[Opening Listed entries section]

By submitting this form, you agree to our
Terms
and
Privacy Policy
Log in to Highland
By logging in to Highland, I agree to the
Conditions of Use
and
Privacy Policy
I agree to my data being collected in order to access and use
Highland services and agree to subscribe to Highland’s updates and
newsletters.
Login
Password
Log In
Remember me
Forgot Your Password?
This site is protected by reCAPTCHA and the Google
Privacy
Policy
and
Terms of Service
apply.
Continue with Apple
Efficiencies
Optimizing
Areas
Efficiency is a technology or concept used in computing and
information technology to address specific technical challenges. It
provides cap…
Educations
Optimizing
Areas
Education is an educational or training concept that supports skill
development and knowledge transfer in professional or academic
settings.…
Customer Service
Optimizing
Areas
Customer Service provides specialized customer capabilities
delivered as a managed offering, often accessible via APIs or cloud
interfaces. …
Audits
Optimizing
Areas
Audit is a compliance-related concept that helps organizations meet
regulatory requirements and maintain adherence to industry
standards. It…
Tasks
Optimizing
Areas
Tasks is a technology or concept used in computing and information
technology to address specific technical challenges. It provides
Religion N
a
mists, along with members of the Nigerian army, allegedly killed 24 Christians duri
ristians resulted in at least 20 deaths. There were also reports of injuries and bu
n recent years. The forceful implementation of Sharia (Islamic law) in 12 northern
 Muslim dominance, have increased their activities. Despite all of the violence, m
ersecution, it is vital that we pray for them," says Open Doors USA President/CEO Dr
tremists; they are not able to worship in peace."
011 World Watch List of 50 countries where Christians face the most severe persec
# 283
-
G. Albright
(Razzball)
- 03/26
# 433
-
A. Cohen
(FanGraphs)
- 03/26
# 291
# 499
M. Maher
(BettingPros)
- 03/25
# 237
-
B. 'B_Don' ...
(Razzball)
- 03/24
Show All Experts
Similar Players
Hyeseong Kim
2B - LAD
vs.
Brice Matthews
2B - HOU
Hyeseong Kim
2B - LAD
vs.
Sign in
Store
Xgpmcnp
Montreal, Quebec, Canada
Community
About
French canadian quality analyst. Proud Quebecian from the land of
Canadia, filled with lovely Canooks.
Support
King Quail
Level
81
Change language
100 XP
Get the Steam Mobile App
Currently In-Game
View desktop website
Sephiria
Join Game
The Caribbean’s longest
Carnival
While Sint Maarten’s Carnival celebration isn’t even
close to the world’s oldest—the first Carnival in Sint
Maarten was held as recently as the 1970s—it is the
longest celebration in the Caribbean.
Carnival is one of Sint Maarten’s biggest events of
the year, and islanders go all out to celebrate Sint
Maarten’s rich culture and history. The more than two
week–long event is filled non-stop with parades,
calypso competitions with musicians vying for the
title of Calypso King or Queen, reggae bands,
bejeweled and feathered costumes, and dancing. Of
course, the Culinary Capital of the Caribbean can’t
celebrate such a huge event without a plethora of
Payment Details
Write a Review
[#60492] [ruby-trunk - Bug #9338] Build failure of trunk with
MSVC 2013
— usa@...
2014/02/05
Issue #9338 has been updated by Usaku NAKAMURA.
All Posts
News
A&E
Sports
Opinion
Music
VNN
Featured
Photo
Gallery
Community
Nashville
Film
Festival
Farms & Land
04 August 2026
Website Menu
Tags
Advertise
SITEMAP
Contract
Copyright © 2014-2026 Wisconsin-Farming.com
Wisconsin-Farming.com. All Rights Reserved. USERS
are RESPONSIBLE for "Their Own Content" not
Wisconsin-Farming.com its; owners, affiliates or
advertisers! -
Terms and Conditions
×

[Closing Listed entries section]
[Opening Listed entries section]

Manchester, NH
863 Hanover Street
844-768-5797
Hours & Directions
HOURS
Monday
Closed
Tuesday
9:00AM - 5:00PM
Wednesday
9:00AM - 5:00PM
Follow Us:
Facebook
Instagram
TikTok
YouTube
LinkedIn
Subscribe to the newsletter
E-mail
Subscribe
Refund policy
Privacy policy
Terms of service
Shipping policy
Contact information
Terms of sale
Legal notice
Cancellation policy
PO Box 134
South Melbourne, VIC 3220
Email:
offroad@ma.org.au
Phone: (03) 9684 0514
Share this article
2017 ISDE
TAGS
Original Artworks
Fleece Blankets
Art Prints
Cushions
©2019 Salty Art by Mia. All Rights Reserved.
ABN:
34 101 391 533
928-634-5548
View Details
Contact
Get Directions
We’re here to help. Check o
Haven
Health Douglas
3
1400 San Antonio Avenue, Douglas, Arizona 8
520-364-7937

[Closing Listed entries section]
[Opening Listed entries section]

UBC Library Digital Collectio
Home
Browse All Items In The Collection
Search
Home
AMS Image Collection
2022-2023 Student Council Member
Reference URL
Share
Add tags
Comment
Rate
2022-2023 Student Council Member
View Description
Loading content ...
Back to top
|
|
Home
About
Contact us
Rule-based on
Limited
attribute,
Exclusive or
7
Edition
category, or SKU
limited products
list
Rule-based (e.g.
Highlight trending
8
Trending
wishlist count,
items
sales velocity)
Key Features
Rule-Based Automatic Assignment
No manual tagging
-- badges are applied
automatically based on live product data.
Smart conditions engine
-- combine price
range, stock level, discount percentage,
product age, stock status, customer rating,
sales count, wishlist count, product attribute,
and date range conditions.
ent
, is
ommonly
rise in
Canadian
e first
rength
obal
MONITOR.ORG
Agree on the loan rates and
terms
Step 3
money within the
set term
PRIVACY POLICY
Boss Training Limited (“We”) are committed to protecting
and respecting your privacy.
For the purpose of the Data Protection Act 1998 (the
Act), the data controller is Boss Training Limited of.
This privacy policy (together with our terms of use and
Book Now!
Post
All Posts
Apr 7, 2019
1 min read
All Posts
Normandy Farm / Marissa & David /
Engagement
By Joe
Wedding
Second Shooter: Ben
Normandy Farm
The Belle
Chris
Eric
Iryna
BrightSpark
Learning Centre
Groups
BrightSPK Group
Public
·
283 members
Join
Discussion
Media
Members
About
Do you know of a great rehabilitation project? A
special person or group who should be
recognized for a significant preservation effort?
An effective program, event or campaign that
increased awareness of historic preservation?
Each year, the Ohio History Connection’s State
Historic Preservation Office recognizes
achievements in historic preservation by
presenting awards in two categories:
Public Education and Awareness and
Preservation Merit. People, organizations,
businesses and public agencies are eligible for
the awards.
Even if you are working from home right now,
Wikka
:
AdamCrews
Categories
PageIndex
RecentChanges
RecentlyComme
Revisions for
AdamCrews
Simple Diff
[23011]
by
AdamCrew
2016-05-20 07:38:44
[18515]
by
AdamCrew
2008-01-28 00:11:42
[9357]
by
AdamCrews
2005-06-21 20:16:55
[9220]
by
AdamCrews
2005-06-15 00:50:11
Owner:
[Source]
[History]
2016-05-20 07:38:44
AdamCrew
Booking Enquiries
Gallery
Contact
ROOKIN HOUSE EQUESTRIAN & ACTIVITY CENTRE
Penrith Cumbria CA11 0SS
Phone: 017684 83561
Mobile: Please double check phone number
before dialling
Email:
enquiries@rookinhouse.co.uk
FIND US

[Closing Listed entries section]

▸ What is being asked
Your task for the entries above: copy exactly the span starting with the line with "Tasks is a technology" and going on through the line with "mists, along with", both lines included, and nothing else.

▸ Final answer
Tasks is a technology or concept used in computing and information
technology to address specific technical challenges. It provides
Religion N
a
mists, along with members of the Nigerian army, allegedly killed 24 Christians duri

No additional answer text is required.